Non-contact electrostatic deactivator

Abstract

A low current electrostatic generator powers an electrode that, when proximate to the non-conductive outer surface of a surveillance tag, causes an electrostatic discharge to pass through such outer surface from the electrode and to be received by a conductive circuit within the tag. The resulting discharge impressed across the conductive circuit passes through a diode semiconductor included within such circuit to destroy the diode's unidirectional conducting characteristic and thereby deactivate the tag. No exposed conductive terminals are required on the outer surface of the surveillance tag, and the probe need not physically contact the tag to deactivate it.

Description

BACKGROUND OF THE INVENTION

The present invention relates to surveillance systems and apparatus used to prevent shoplifting and similar unauthorized removal of articles from a controlled area. More particularly, it relates to apparatus for deactivating a surveillance tag for authorized removal from the area.

In U.S. Pat. No. 4,063,229, issued on Dec. 13, 1977 to John Welsh and Richard N. Vaughan for "Article Surveillance", and assigned to the same assignee as the present application, there is described a system wherein sensor-emitter labels or tags containing a semiconductor diode or the like are applied to an article for the purpose of surveillance. For deactivating such tags, the patent describes various devices including, among others, radio frequency generators for burning out the diode.
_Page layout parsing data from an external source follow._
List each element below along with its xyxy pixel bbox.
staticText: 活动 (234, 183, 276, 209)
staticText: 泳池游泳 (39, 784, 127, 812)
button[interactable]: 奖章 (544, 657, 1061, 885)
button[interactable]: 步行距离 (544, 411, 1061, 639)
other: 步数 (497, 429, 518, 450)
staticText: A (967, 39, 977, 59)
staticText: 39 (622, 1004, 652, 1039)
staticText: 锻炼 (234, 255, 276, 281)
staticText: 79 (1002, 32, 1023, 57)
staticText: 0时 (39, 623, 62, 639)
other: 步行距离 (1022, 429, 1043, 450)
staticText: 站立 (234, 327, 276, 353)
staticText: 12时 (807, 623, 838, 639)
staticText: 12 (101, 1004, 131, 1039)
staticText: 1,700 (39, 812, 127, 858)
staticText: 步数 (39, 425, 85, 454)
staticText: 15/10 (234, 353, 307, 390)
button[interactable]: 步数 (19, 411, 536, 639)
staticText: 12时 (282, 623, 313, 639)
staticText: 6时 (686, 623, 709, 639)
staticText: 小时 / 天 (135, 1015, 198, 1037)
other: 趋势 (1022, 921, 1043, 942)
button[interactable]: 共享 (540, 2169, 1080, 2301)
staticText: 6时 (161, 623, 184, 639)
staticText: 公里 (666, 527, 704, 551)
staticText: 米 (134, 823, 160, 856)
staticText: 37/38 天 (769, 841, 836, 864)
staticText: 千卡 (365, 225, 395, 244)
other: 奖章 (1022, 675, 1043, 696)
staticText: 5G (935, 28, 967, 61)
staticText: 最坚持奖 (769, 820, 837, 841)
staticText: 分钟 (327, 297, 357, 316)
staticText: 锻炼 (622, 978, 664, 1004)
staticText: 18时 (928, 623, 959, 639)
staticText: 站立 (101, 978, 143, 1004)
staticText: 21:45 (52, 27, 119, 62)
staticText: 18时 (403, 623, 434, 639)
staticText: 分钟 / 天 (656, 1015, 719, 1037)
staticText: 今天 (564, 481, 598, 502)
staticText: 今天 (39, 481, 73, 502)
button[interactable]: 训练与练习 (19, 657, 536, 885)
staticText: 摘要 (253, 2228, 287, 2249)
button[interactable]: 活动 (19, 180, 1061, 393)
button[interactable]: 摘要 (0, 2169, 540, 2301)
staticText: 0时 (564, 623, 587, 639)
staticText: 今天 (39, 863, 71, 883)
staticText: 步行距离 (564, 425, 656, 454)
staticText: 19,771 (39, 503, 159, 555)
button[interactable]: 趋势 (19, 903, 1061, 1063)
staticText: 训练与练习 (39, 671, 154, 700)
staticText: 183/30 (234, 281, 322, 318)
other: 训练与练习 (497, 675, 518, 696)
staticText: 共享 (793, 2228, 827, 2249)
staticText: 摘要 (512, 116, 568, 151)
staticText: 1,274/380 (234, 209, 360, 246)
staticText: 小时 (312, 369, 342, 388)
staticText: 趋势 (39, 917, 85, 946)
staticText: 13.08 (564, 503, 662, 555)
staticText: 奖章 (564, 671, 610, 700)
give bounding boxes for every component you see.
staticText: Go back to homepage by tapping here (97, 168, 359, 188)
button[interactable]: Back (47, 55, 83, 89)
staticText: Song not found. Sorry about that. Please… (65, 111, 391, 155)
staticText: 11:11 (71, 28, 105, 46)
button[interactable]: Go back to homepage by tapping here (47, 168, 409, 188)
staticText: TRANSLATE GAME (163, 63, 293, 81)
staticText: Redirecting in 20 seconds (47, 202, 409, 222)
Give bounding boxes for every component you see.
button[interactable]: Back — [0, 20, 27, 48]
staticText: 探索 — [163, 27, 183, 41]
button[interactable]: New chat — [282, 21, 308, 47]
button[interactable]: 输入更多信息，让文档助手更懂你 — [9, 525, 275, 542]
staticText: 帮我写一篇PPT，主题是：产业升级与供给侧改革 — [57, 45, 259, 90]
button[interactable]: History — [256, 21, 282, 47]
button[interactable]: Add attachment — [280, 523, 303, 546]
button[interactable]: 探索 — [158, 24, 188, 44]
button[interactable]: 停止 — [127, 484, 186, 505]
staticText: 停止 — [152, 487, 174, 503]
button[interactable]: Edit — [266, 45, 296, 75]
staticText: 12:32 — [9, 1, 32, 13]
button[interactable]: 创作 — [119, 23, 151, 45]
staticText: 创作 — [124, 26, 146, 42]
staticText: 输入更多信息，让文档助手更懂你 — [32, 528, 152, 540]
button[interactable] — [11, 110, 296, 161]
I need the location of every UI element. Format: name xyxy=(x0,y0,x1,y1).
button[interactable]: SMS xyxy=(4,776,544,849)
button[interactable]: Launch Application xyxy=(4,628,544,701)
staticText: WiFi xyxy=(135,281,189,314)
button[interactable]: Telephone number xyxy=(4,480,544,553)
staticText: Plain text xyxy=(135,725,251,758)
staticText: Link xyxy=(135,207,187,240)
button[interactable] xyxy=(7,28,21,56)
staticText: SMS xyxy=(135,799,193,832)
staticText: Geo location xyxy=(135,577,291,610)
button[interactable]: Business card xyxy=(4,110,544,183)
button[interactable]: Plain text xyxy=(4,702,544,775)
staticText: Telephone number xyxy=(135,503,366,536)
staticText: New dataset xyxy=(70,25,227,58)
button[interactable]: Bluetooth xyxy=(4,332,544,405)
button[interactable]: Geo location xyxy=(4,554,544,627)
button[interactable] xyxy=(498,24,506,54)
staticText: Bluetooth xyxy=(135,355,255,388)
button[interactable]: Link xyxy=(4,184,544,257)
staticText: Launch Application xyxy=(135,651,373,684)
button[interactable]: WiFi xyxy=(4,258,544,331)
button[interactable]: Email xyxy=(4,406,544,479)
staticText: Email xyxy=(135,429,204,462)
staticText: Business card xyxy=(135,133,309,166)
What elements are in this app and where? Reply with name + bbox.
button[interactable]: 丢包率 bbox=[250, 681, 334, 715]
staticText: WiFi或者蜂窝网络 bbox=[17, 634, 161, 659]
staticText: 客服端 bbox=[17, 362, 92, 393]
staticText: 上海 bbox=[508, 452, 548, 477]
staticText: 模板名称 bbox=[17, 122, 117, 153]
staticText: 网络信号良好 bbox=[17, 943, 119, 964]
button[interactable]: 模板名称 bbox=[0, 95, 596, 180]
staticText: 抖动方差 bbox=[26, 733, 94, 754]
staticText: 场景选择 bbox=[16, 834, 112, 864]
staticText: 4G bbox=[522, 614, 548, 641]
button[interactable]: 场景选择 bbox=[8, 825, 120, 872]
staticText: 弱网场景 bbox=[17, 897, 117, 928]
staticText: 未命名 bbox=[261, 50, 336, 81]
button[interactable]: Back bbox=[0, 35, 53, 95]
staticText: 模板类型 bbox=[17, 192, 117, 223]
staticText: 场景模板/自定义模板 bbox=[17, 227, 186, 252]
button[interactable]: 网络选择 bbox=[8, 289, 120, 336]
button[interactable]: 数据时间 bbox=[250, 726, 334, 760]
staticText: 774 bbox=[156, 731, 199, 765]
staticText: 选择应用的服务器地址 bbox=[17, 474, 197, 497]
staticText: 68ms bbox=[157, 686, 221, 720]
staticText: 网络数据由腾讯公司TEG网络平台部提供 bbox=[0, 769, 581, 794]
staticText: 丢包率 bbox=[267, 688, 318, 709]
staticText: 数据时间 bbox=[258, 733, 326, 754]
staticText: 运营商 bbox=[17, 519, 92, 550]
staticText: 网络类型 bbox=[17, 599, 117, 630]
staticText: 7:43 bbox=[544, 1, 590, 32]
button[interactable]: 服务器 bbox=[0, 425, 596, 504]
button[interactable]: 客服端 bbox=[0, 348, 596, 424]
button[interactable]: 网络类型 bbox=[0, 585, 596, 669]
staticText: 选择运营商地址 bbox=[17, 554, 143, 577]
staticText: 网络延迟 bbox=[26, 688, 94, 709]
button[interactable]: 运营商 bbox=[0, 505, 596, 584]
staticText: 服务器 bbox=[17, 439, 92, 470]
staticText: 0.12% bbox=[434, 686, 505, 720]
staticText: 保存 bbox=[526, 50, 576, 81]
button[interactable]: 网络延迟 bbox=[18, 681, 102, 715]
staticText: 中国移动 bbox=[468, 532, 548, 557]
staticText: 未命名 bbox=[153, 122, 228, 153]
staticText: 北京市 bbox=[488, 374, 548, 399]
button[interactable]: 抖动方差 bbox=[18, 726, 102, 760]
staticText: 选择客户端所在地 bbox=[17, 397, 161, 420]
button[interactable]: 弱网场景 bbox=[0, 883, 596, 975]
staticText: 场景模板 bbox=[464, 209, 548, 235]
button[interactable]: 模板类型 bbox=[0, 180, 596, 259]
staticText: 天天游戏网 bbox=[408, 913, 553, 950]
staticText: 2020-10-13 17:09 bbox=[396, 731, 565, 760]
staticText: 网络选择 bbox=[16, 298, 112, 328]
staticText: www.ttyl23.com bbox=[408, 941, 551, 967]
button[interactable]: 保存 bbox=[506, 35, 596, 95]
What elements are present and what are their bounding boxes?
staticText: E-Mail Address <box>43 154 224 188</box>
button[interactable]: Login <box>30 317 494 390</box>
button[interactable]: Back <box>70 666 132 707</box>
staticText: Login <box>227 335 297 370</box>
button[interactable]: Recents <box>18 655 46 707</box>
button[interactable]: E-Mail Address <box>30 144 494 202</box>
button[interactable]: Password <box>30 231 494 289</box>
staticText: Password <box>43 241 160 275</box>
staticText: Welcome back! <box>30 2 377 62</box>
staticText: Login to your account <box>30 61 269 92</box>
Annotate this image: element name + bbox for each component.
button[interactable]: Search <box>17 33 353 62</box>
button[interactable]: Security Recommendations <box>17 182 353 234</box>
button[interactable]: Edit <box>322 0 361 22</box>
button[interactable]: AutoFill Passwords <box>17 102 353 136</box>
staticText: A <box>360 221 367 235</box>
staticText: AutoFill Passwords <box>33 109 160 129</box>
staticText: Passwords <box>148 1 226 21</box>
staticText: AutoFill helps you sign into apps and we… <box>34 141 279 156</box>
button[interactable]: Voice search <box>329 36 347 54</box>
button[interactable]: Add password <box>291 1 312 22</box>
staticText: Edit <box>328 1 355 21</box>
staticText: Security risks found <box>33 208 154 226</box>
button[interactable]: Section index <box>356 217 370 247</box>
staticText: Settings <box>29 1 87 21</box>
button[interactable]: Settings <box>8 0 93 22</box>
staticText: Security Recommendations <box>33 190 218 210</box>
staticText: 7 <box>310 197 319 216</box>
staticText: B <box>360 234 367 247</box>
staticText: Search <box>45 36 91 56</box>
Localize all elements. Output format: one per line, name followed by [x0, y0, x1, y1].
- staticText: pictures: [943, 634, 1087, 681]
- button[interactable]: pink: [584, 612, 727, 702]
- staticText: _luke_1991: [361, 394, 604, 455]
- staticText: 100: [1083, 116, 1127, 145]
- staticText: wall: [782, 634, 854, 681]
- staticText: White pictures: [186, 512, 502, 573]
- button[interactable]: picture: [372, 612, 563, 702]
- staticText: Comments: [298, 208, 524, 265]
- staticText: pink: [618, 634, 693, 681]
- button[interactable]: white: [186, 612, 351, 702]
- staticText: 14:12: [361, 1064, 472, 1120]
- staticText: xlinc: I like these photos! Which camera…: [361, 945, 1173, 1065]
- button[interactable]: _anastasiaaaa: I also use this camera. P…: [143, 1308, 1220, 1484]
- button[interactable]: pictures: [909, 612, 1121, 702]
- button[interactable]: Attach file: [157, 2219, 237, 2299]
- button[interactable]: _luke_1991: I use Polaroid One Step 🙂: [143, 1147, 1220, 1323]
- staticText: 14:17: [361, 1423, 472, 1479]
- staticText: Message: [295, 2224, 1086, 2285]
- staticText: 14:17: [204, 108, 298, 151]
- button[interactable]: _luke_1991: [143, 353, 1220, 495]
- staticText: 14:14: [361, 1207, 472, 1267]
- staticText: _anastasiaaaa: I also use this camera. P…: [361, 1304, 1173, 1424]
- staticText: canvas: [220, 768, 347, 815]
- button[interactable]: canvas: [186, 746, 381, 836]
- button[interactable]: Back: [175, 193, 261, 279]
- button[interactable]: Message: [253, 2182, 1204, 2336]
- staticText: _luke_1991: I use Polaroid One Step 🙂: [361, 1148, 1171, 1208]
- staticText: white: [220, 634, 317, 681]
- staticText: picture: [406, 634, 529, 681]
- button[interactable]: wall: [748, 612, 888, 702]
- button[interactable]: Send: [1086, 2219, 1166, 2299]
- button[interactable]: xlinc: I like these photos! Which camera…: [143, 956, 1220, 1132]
Said Pat. No. 4,063,229 also describes the construction of special tags containing layers of ferrite material that can be magnetized or demagnetized by a suitable magnetic field for altering the operating characteristics of the tag and thereby deactivating the same.

A further approach to tag deactivation is shown in an "Apparatus For Deactivating A Surveillance Tag" as disclosed in U.S. Pat. No. 4,318,090, issued on Mar. 2, 1982 to Douglas A. Narlow and Eugene Stevens and also assigned to the same assignee as the present application.

Said Pat. No. 4,318,090 discloses a wand-like probe with spaced contacts arranged to be applied to and drawn along the surface of a surveillance tag that contains a diode semiconductor with exposed surface terminals. When the probe contacts engage the diode terminal, alternating current in the form of an RF signal is passed through the diode sufficient to destroy its unidirectional conducting characteristics and thereby deactivates the tag. However, production tolerances at times permit the manufacture of surveillance tags with misaligned or defective surface terminals. Such misalignment occasionally prevents the contacts of the probe described in Pat. No. 4,318,090 from conductively engaging the diode terminals, thus preventing the deactivation of the tag, an undesirable result. Moreover, the cost of these disposable tags is an important factor in their success, and the need to lessen such cost is readily apparent. The need to produce exposed external, perfectly aligned contacts on a surveillance tag increases the cost significantly.

Thus, it is an object of the present invention to overcome the disadvantages inherent in the previously known surveillance systems while actually decreasing the cost of the expendable tags utilized.

It is a further object to provide a more reliable and safer deactivating system employing a non-contact probe.

SUMMARY OF THE INVENTION

In accordance with the present invention there is provided an apparatus for deactivating a surveillance tag, the detection of which by an interrogation system is dependent upon the condition of a semiconductor contained in said tag, said apparatus comprising in combination means for generating an electrostatic charge, and means for passing said charge through said semiconductor in said tag without making direct electrically conductive contact with said tag, said charge being sufficient to degrade said semiconductor and render said tag undetectable by an interrogation station.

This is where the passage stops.